I had to stop and think for a moment.  I mean, my brain couldn’t handle so many figures being thrown at me all at once.

 Finally, I said, “But I’m not buying two jars for $30.  I’m buying only one, because that’s all you have.  And if you give me $5 off on this jar instead of giving me a rain check, the next time I come in, I’ll have to pay full price for the second jar.”

She nodded.  “That’s right.”

“Then my total for the two jars will be $15 for this one and $20 for the second.  That’s $35, not $30.  I’ll be losing $5.”

“As I said, it’s $30 for the two jars, or $15 each,” she repeated. “And what if you never do come back and buy a second jar from us?  Then we’ll lose money.”

As I stood there feeling completely confused, a customer who’d been standing in line behind me the entire time released a loud sigh and walked out of the store.  That’s when the cashier, who’d been silent up until then, suggested paging the manager to solve the problem.

The manager arrived at the register, where she patiently listened to each of us describe the face-cream dilemma.

“Give her $10 off this jar,” she said to the floor clerk, then authorized the discount and walked off.

The clerk handed my change to me and shook her head. “I still think we’re losing money.”

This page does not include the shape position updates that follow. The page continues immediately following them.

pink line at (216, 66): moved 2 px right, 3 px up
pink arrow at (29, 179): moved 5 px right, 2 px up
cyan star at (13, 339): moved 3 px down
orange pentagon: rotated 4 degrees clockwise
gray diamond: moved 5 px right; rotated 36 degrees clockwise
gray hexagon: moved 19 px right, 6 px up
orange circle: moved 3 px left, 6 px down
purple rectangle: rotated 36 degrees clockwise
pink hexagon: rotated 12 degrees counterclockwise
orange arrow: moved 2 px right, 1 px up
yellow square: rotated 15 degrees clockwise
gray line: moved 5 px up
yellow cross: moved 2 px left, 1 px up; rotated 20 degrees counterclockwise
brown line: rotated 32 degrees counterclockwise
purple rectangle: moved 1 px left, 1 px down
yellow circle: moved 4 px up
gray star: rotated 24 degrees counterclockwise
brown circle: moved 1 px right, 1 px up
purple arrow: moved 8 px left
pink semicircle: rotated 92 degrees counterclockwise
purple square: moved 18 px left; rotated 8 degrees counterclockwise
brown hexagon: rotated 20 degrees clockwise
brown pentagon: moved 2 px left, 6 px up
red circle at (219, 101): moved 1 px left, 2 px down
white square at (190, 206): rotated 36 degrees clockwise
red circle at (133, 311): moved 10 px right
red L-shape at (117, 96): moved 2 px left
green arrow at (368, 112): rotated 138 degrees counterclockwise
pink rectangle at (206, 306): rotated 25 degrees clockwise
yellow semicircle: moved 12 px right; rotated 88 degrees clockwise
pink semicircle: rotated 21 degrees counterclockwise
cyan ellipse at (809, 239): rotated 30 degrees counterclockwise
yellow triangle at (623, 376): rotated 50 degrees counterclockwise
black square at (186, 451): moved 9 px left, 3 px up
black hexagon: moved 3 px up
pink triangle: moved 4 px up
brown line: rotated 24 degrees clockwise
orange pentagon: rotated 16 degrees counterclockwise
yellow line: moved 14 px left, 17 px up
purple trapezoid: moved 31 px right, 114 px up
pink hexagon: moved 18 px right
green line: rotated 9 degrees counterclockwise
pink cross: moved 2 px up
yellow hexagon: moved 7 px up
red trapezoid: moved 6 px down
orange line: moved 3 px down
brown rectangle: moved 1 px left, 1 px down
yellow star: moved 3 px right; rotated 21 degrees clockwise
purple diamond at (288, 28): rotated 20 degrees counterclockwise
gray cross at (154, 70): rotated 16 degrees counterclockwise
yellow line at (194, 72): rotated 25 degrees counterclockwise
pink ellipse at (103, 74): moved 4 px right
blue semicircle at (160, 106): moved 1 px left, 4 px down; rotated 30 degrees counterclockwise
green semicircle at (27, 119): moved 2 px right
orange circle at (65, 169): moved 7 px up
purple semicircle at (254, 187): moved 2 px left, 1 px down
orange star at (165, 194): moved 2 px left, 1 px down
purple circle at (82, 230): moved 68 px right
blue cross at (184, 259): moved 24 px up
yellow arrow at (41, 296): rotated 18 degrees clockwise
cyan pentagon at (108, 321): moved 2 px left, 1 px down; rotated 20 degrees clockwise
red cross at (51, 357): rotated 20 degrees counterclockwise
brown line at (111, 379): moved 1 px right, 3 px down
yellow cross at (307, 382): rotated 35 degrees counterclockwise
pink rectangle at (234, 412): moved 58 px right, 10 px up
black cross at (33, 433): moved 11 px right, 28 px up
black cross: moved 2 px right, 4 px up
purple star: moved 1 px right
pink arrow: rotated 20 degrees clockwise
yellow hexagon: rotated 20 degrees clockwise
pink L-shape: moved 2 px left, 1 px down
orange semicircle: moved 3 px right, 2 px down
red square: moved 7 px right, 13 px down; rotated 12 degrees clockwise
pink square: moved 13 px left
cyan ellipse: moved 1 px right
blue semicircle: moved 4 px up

When I got home, to my embarrassment, I realized I’d grabbed the wrong jar of face cream off the shelf.  It was the right brand but the wrong product.  I usually use the moisturizing cream. This was the firming cream.

All I can say is that after all of the trouble I went through to get it, I’m still going to use the stuff...even if it makes my skin look like an alligator’s.